What the exercise asks » The required result is an exact copy of every line from the one with "Октябрь 2024" through the last line below, with the pictures left out.

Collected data
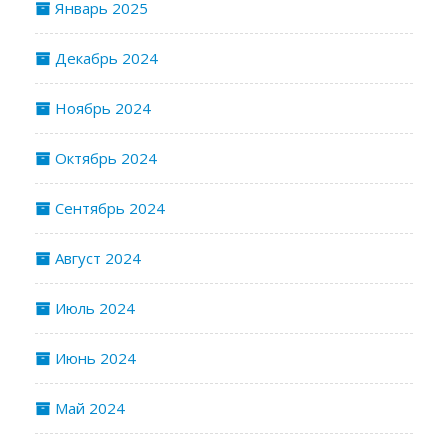
Январь 2025
Декабрь 2024
Ноябрь 2024
Октябрь 2024
Сентябрь 2024
Август 2024
Июль 2024
Июнь 2024
Май 2024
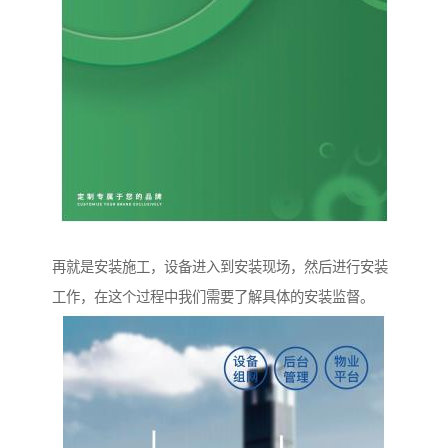
再就是安装施工，设备进入到安装现场，然后进行安装
工作，在这个过程中我们需要了解具体的安装监督。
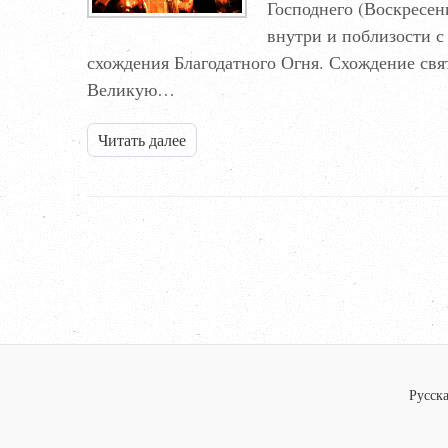
Господнего (Воскресен
внутри и поблизости с
схождения Благодатного Огня. Схождение свя
Великую…
Читать далее
Русска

Exercise answer »
Октябрь 2024
Сентябрь 2024
Август 2024
Июль 2024
Июнь 2024
Май 2024
再就是安装施工，设备进入到安装现场，然后进行安装
工作，在这个过程中我们需要了解具体的安装监督。
Господнего (Воскресен
внутри и поблизости с
схождения Благодатного Огня. Схождение свя
Великую…
Читать далее
Русска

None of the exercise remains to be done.